As some others have mentioned above I don't shoot matches or compete with nobody but myself but I really enjoy shooting an accurate rifle and tiny groups on paper. I never was a fan of a tuner or a brake until I started reading about Erik Cortina's tuner/brake and watched his videos. I have tried them on two of my Bench rifles and I am impressed with the product and the concept of the combo. I shot the tightest group ever yesterday (.020 over caliber) with my 243AI which is now wearing the tuner/brake and my 260AI has shown great results as well. Most likely all my rifles will wear one in the future since I am now hooked on the idea of tuning the barrel to a load rather than tuning the load to a barrel. It is definitely a short cut to accuracy in my mind. Congrats to Erik for a fine product.
 
The fellows that I know who use brakes on light calibers do not do it for recoil reduction, but so they can see their hits. In the field, their rests tend to produce exaggerated muzzle rise. With brakes, they can see what happens after the trigger is pulled. After he had put one on a rifle that had previously been fully tuned, my friend found that the same load was way out of tune, which he was able to fix, retuning. His accuracy standards are quite high.
 
As some others have mentioned above I don't shoot matches or compete with nobody but myself but I really enjoy shooting an accurate rifle and tiny groups on paper. I never was a fan of a tuner or a brake until I started reading about Erik Cortina's tuner/brake and watched his videos. I have tried them on two of my Bench rifles and I am impressed with the product and the concept of the combo. I shot the tightest group ever yesterday (.020 over caliber) with my 243AI which is now wearing the tuner/brake and my 260AI has shown great results as well.
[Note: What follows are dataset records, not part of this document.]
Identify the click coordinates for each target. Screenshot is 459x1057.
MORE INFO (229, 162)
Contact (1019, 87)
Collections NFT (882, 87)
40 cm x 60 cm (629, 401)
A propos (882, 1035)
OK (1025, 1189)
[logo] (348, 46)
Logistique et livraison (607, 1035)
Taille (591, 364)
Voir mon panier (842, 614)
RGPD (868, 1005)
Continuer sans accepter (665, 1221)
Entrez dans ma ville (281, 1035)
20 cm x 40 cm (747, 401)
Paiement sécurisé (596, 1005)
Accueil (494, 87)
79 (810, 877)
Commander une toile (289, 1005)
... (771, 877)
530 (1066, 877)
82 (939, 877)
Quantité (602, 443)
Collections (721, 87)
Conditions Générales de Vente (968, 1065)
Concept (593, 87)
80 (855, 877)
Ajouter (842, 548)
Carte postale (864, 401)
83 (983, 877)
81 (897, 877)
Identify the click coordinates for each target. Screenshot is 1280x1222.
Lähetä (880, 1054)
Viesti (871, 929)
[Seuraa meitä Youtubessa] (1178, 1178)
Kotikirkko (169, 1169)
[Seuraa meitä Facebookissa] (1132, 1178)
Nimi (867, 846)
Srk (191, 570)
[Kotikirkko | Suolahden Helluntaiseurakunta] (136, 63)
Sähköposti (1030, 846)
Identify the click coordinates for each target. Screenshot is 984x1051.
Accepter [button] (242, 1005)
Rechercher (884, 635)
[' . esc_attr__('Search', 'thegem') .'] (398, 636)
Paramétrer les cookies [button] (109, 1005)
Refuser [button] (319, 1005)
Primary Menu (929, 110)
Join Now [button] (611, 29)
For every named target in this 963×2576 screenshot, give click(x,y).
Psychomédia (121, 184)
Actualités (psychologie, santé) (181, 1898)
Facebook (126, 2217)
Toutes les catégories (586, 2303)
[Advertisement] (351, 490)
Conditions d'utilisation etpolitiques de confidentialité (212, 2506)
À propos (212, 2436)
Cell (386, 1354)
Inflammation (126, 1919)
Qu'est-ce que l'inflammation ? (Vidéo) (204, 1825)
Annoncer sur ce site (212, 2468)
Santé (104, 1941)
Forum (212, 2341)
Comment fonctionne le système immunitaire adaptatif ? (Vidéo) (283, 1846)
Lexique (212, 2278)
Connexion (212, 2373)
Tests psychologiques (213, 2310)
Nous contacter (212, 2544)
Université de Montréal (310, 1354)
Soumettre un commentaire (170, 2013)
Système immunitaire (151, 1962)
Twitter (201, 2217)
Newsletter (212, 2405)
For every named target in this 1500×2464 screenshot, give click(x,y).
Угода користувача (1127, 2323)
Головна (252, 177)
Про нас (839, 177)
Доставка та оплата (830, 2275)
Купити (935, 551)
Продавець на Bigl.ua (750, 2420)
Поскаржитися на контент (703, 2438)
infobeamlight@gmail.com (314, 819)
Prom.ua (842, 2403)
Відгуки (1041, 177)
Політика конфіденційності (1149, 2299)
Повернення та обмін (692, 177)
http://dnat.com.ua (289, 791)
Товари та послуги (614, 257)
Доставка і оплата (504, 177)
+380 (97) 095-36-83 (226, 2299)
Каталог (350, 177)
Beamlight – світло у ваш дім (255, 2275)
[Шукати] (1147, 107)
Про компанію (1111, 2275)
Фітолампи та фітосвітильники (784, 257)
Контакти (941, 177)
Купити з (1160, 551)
Most likely all my rifles will wear one in the future since I am now hooked on the idea of tuning the barrel to a load rather than tuning the load to a barrel. It is definitely a short cut to accuracy in my mind. Congrats to Erik for a fine product.
It's pretty amazing what a well tuned, good rifle can do. The trick to tuners is learning how to reproduce those results. Here are three 5 shot groups fired on the same target. I wish they were during a registered match, but that's how it works.